THE WINNING STRATEGY

In hindsight, it was Modi’s induction to the BJP Parliamentary Board, despite opposition from a few party leaders, that set the stage for his PM candidacy. However, it was the rallies that he planned across the country—through last year’s state elections—that forced a presidential style election on the Congress, which had named Rahul as vice-president and declared that the Nehru-Gandhi scion would lead the then ruling party into the electoral arena. Though the Congress didn’t name Rahul as its PM candidate, the scion, with no experience whatsoever of governance, paled in comparison with Modi.

The Congress vice-president’s reluctance to plunge into the campaign wholeheartedly didn’t go down well with those Congress workers who resented the fact that the 43-year-old often upped and left midway to enjoy dinners at Delhi’s posh malls. The poor image of the scam- scarred Manmohan Singh Government and the UPA’s dismal failure to project its achievements, too, proved costly for Rahul. The BJP’s meticulously executed ad campaign— as opposed to the Congress’ poorly managed one—helped the saffron party stay ahead all through the race, especially on the back of ‘hit’ slogans such as ‘Abki Baar Modi Sarkar’, ‘Log Kehte Hain Modi Aanewaala Hai’ and ‘Achche Din Aane Waale Hain’. Modi himself addressed 437 rallies, took part in 5,827 public interface events and travelled over 300,000 km across 25 states in his attempt to reach out to citizens everywhere, in what was arguably the most extensive outreach programme undertaken by a single leader in Indian electoral campaign history.

Political pundits aver that Modi deliberately took the fight to the doorsteps of regional leaders as well, though he could have done without it, to drive home the message that his was a nationwide campaign and not restricted to seats where the BJP and Congress were in mutual battle. “Modi hitting out at Mamata Banerjee and Naveen Patnaik may not have had a huge impact in states where they are strong, like West Bengal or Odisha, but his statements did encourage voters to believe that his was a high- voltage pan-India campaign.

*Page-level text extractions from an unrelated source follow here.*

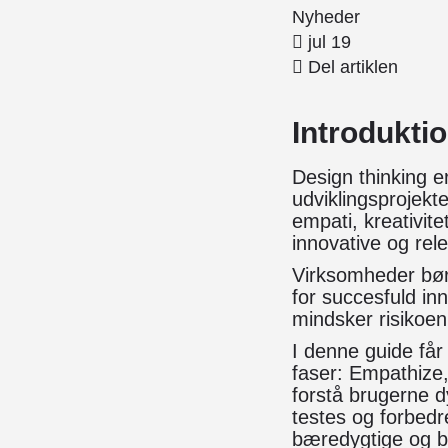
Nyheder
jul 19
Del artiklen
Introduktio
Design thinking e
udviklingsprojekt
empati, kreativit
innovative og rel
Virksomheder bør
for succesfuld inn
mindsker risikoen
I denne guide får
faser: Empathize,
forstå brugerne d
testes og forbedr
bæredygtige og br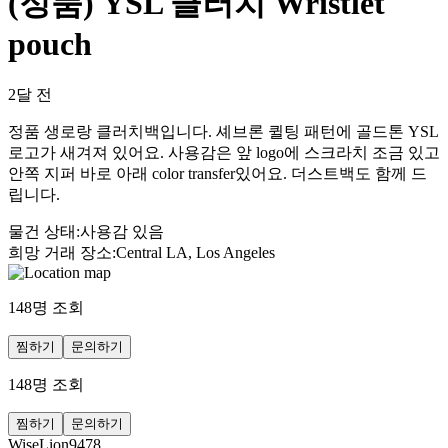
(정품) YSL 클러치 Wristlet
pouch
2달 전
정품 생로랑 클러치백입니다. 셰브론 퀼팅 패턴에 골드톤 YSL
로고가 새겨져 있어요. 사용감은 앞 logo에 스크라치 조금 있고
안쪽 지퍼 바로 아래 color transfer있어요. 더스트백도 함께 드
립니다.
물건 상태
:
사용감 있음
희망 거래 장소
:
Central LA, Los Angeles
148
명 조회
찜하기
문의하기
148
명 조회
찜하기
문의하기
WiseLion9478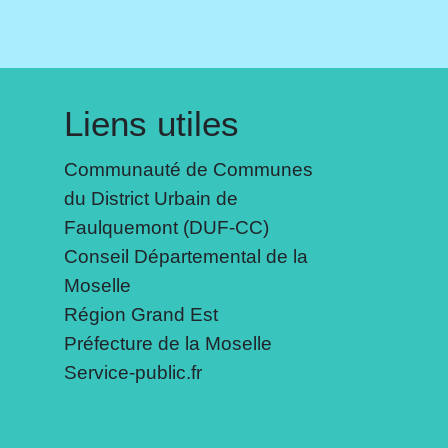
Liens utiles
Communauté de Communes
du District Urbain de
Faulquemont (DUF-CC)
Conseil Départemental de la
Moselle
Région Grand Est
Préfecture de la Moselle
Service-public.fr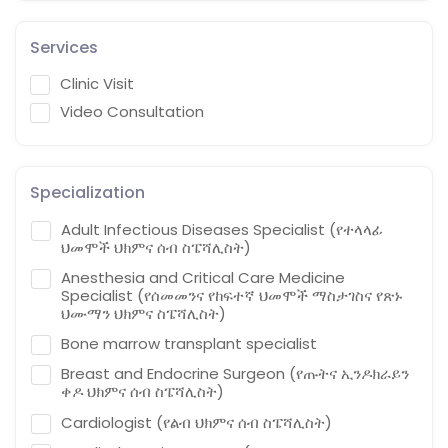
Services
Clinic Visit
Video Consultation
Specialization
Adult Infectious Diseases Specialist (የተላላፊ
ህመሞች ህክምና ሰብ ስፔሻሊስት)
Anesthesia and Critical Care Medicine
Specialist (የሰመመንና የከፍተኛ ህመሞች ማስታገስና የጽኑ
ህሙማን ህክምና ስፔሻሊስት)
Bone marrow transplant specialist
Breast and Endocrine Surgeon (የጡትና ኢንዶክራይን
ቀዶ ህክምና ሰብ ስፔሻሊስት)
Cardiologist (የልብ ህክምና ሰብ ስፔሻሊስት)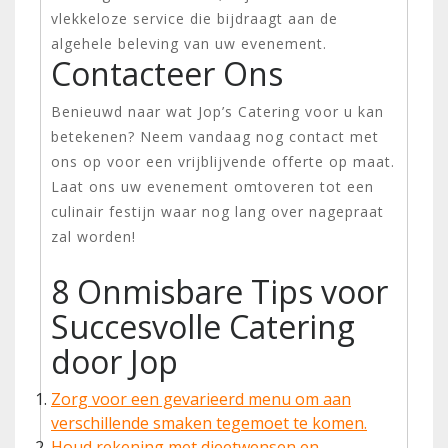
vlekkeloze service die bijdraagt aan de
algehele beleving van uw evenement.
Contacteer Ons
Benieuwd naar wat Jop’s Catering voor u kan
betekenen? Neem vandaag nog contact met
ons op voor een vrijblijvende offerte op maat.
Laat ons uw evenement omtoveren tot een
culinair festijn waar nog lang over nagepraat
zal worden!
8 Onmisbare Tips voor
Succesvolle Catering
door Jop
Zorg voor een gevarieerd menu om aan
verschillende smaken tegemoet te komen.
Houd rekening met dieetwensen en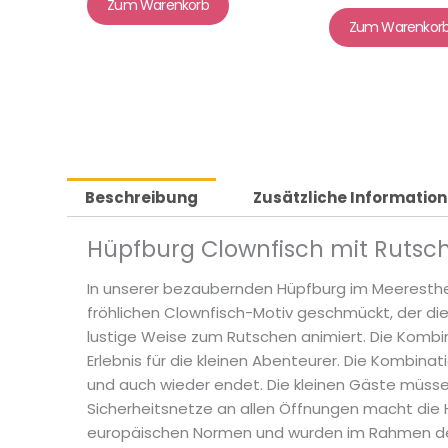
Zum Warenkorb
Zum Warenkor
Beschreibung
Zusätzliche Informatio
Hüpfburg Clownfisch mit Rutsch
In unserer bezaubernden Hüpfburg im Meeresthem
fröhlichen Clownfisch-Motiv geschmückt, der die 
lustige Weise zum Rutschen animiert. Die Komb
Erlebnis für die kleinen Abenteurer. Die Kombina
und auch wieder endet. Die kleinen Gäste müssen
Sicherheitsnetze an allen Öffnungen macht die H
europäischen Normen und wurden im Rahmen der 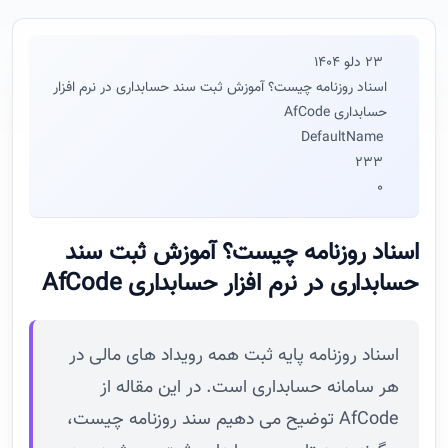
23 دلو 1404
اسناد روزنامه چیست؟ آموزش ثبت سند حسابداری در نرم افزار
حسابداری AfCode
DefaultName
233
0
اسناد روزنامه چیست؟ آموزش ثبت سند
حسابداری در نرم افزار حسابداری AfCode
اسناد روزنامه پایه ثبت همه رویداد های مالی در
هر سامانه حسابداری است. در این مقاله از
AfCode توضیح می دهیم سند روزنامه چیست،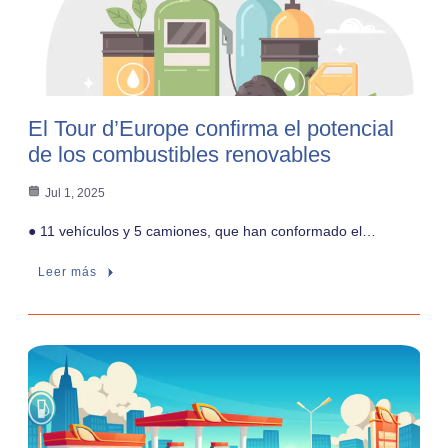
El Tour d’Europe confirma el potencial
de los combustibles renovables
Jul 1, 2025
● 11 vehículos y 5 camiones, que han conformado el…
Leer más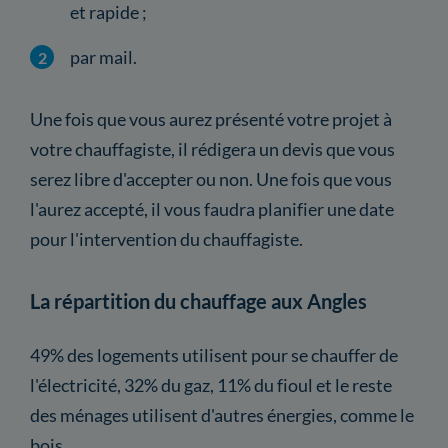
et rapide ;
par mail.
Une fois que vous aurez présenté votre projet à
votre chauffagiste, il rédigera un devis que vous
serez libre d'accepter ou non. Une fois que vous
l'aurez accepté, il vous faudra planifier une date
pour l'intervention du chauffagiste.
La répartition du chauffage aux Angles
49% des logements utilisent pour se chauffer de
l'électricité, 32% du gaz, 11% du fioul et le reste
des ménages utilisent d'autres énergies, comme le
bois.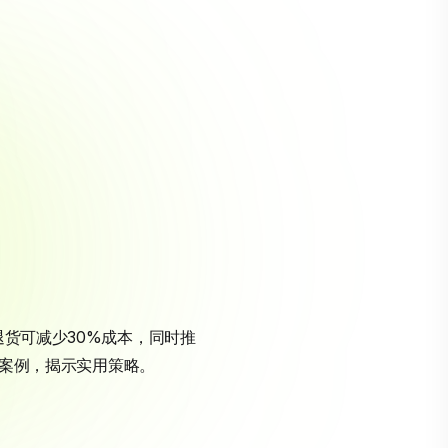
退货可减少30%成本，同时推
案例，揭示实用策略。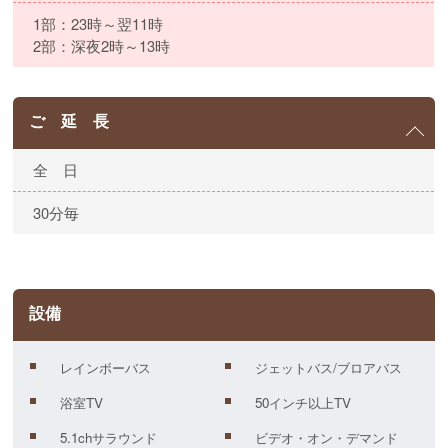
1部：23時～翌11時
2部：深夜2時～13時
ご 延 長
全 日
30分毎
設備
レインボーバス
ジェットバス/ブロアバス
浴室TV
50インチ以上TV
5.1chサラウンド
ビデオ・オン・デマンド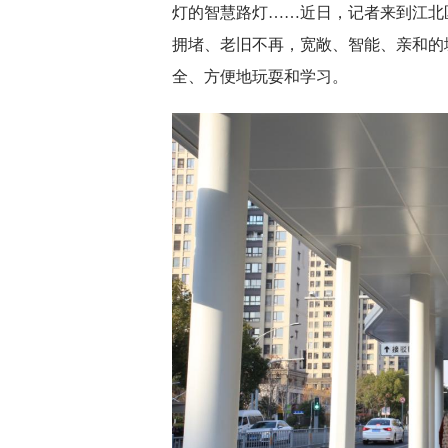
灯的智慧路灯……近日，记者来到江北
拥堵、老旧不再，宽敞、智能、亲和的
全、方便地玩耍和学习。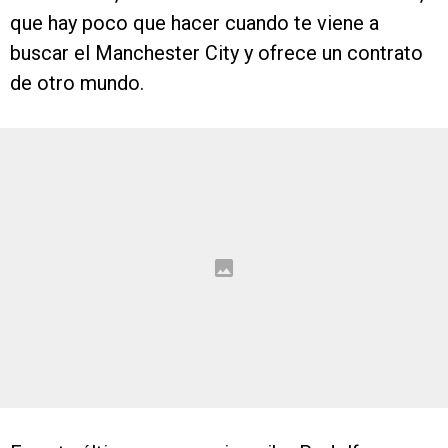
que hay poco que hacer cuando te viene a
buscar el Manchester City y ofrece un contrato
de otro mundo.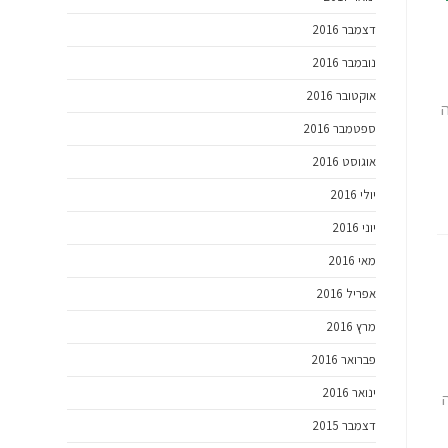
דצמבר 2016
נובמבר 2016
אוקטובר 2016
ה
ספטמבר 2016
אוגוסט 2016
יולי 2016
יוני 2016
מאי 2016
אפריל 2016
מרץ 2016
פברואר 2016
ינואר 2016
דצמבר 2015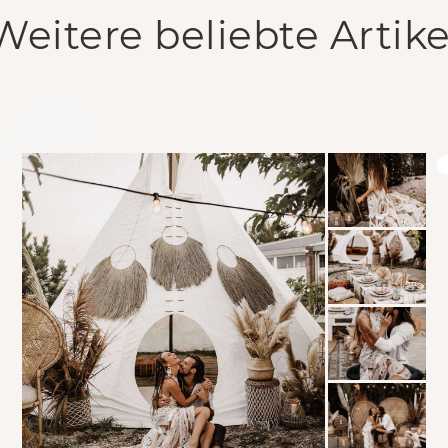
Weitere beliebte Artike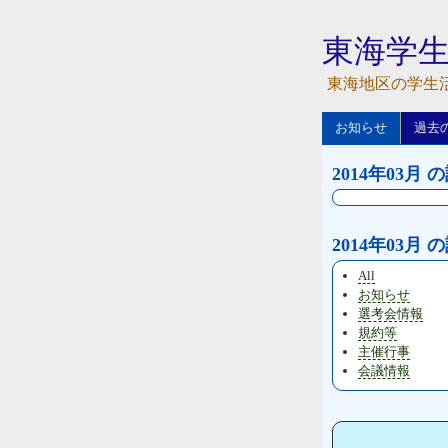
東海学
東海地区の学生
お知らせ
過去
2014年03月 
2014年03月
All
お知らせ
選考会情報
規約等
主催行事
会議情報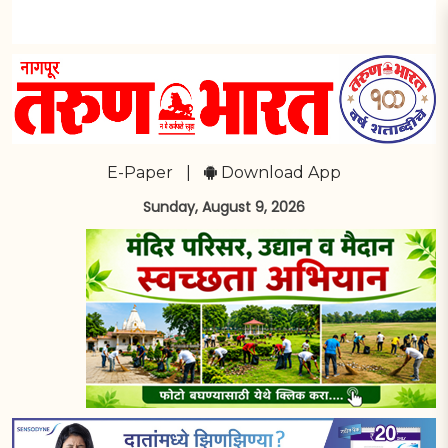
E-Paper
|
Download App
Sunday, August 9, 2026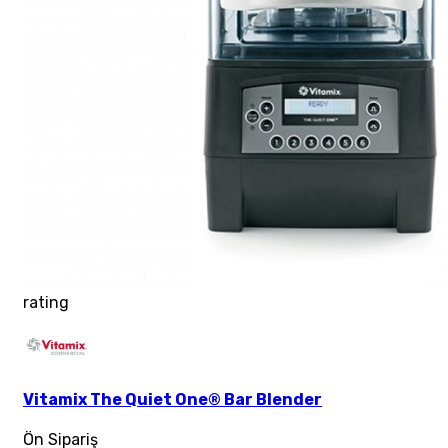
rating
Vitamix The Quiet One® Bar Blender
Ön Sipariş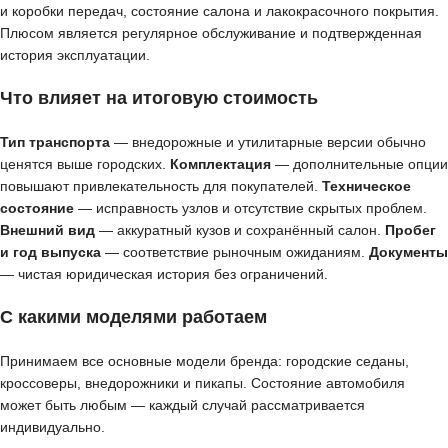
и коробки передач, состояние салона и лакокрасочного покрытия.
Плюсом является регулярное обслуживание и подтвержденная
история эксплуатации.
Что влияет на итоговую стоимость
Тип транспорта
— внедорожные и утилитарные версии обычно
ценятся выше городских.
Комплектация
— дополнительные опции
повышают привлекательность для покупателей.
Техническое
состояние
— исправность узлов и отсутствие скрытых проблем.
Внешний вид
— аккуратный кузов и сохранённый салон.
Пробег
и год выпуска
— соответствие рыночным ожиданиям.
Документы
— чистая юридическая история без ограничений.
С какими моделями работаем
Принимаем все основные модели бренда: городские седаны,
кроссоверы, внедорожники и пикапы. Состояние автомобиля
может быть любым — каждый случай рассматривается
индивидуально.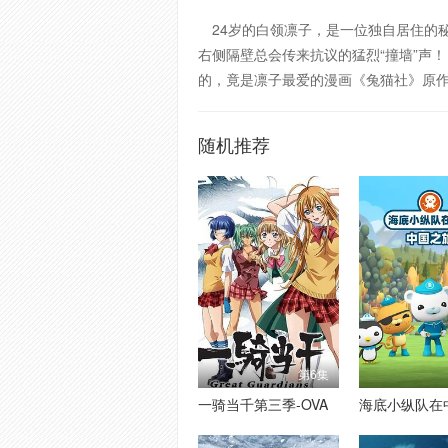
24岁的白领凛子，是一位独自居住的
右侧隔壁总会传来抗议的猛烈“撞墙”
的，竟是凛子最爱的漫画《兔猫社》原
随机推荐
第6集
一骑当千第三季-OVA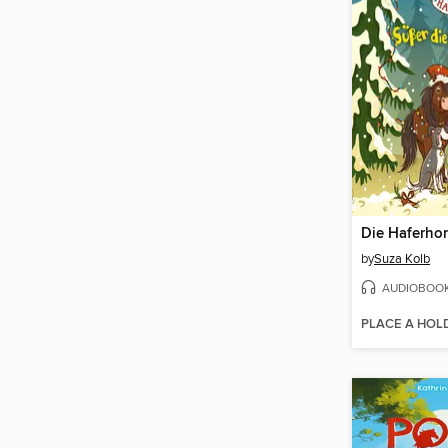
Die Haferhor
by
Suza Kolb
AUDIOBOO
PLACE A HOL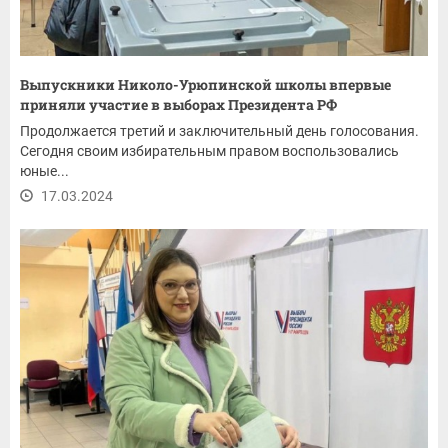
Выпускники Николо-Урюпинской школы впервые
приняли участие в выборах Президента РФ
Продолжается третий и заключительный день голосования.
Сегодня своим избирательным правом воспользовались
юные...
17.03.2024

And this was intentional,” says Pradhan. “Modi has always had tremendous appeal as a ‘man of action’ and we wanted to make the most of that perception.”

Even Congress leaders in Gujarat subscribe to that view. One of them, based in Gandhinagar, says that the BJP anointed Modi the Chief Minister of Gujarat in late 2001 on account of his popularity among BJP workers of the state. “I am not an admirer of the man or his ways,” says the Congress leader, “But he was always regarded as a no-nonsense manager of the party machinery.”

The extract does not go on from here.